You might be wondering why I try the SaveStatement() call in a loop.  Well, it’s the internet.  Sometimes things go wrong.

Step 5 – Call the code to Send Statements

The next thing to figure out is where to call the functions that send xAPI statements.  First, I created a function that will call SendxAPILevelComplete() when a level is completed.  It will also call SendxAPISatisfied() when both levels have been completed.  The variable timeElapsed stores the amount of time a player spent on a level, while totalTime is the total time to complete both levels.  These values are placed in the result.duration property of our xAPI statements.

private void SendxAPI()
{
    var sceneName = SceneManager.GetActiveScene().name;

    var minutes = Mathf.FloorToInt(timeElapsed / 60);
    var seconds = Mathf.FloorToInt(timeElapsed % 60);
    var milliseconds = (timeElapsed % 1) * 1000;

    SendxAPILevelComplete(sceneName, new TimeSpan(0, 0, minutes, seconds, (int)milliseconds));

    // Are we at the end?
    if (sceneName != "Level 2") return;

    minutes = Mathf.FloorToInt(totalTime / 60);
    seconds = Mathf.FloorToInt(totalTime % 60);
    milliseconds = (totalTime % 1) * 1000;

    SendxAPISatisfied(new TimeSpan(0, 0, minutes, seconds,(int)milliseconds));
}

Now the question is “when should SendxAPI() be called?”  Initially, I tried putting this in the OnTriggerEnter() event of the game.  This caused quite a delay in the level actually ending.

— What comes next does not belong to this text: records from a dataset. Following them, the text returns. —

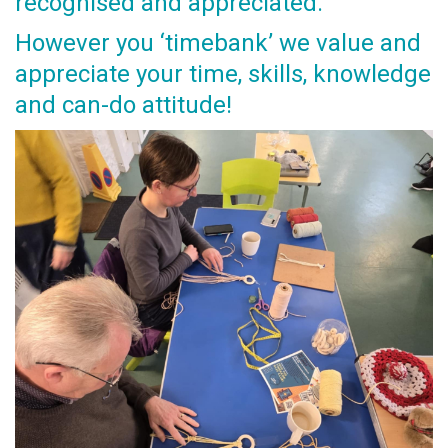
recognised and appreciated.
However you ‘timebank’ we value and
appreciate your time, skills, knowledge
and can-do attitude!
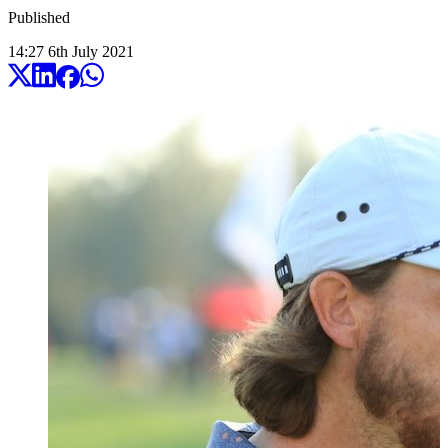
Published
14:27
6
th
July
2021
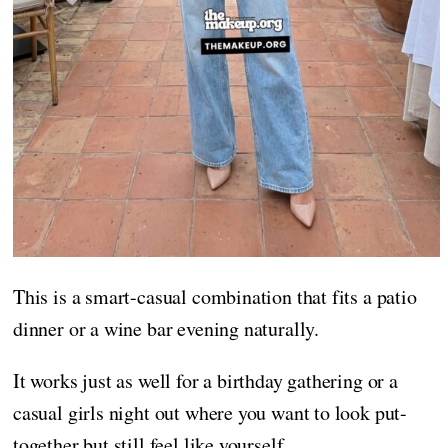
This is a smart-casual combination that fits a patio
dinner or a wine bar evening naturally.
It works just as well for a birthday gathering or a
casual girls night out where you want to look put-
together but still feel like yourself.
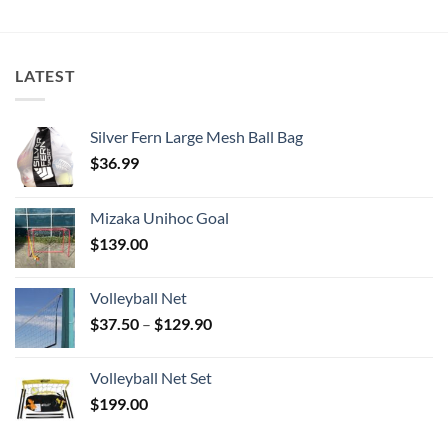
LATEST
Silver Fern Large Mesh Ball Bag
$
36.99
Mizaka Unihoc Goal
$
139.00
Volleyball Net
Price
$
37.50
–
$
129.90
range:
$37.50
Volleyball Net Set
through
$
199.00
$129.90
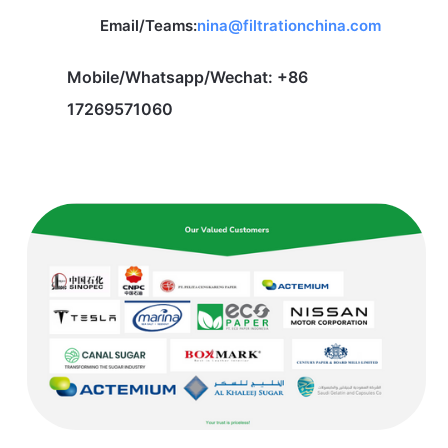
Email/Teams:
nina@filtrationchina.com
Mobile/Whatsapp/Wechat: +86
17269571060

For example, I use OnTriggerEnter() to stop the background music and instead play victory music when you complete a level.  The music kept playing until the OnTriggerEnter event completed, so this was not the place to send the xAPI statements.

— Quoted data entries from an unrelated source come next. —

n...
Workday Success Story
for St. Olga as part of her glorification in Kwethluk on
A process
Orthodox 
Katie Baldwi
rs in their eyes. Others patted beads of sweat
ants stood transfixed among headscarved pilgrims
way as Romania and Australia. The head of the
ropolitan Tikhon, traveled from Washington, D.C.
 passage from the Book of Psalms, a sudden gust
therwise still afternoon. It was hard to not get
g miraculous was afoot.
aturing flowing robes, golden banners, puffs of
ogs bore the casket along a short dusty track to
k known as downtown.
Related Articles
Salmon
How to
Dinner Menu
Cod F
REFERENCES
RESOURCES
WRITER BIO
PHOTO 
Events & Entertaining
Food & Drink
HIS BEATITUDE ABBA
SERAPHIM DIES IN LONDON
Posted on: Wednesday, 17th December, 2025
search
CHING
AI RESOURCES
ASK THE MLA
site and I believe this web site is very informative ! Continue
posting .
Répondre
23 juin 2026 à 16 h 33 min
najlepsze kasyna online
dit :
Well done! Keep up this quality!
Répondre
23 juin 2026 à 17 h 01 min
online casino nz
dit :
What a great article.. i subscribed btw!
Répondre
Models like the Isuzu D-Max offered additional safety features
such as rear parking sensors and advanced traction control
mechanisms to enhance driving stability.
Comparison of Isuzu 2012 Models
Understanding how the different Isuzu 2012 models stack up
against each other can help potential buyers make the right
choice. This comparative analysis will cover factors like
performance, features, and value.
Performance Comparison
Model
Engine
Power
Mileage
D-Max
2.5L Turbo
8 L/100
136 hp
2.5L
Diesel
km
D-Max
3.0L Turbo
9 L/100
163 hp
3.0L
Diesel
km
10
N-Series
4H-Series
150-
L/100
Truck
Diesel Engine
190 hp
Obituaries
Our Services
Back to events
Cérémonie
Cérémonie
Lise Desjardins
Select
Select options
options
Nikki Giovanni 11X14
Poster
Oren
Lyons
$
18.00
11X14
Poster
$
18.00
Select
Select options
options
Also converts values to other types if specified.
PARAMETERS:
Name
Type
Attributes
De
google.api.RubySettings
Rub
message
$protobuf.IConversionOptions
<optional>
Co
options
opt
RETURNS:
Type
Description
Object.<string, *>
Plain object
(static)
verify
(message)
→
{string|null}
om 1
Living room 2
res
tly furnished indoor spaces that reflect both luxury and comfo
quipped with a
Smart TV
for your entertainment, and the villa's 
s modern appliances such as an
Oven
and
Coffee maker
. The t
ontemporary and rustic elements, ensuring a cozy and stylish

I fixed this by creating a boolean private property called “sendXAPI”.  Then, in OnTriggerEnter() I set this property to true when I know a level has ended.  Next, in the Update() method, which is called by Unity before a frame is updated, I placed the code below.  This greatly smoothed out the game ending.

if (sendXAPI)
{
    SendxAPI();
    sendXAPI = false;
}

Step 6 – The Gotchas

I ran the game in the Unity Editor, and it worked perfectly.  Three statements were sent just as planned.  Then I tried “Build and Run”…no statements were sent.  What?

The issue is that Unity builds your code using Ahead-of-Time (AOT) compilation.  The Newtonsoft package required for the TinCan library will not work with AOT.  You can learn a lot more about it here.  The solution is to use this library instead of Newtonsoft.  It does not require any changes to the TinCan library.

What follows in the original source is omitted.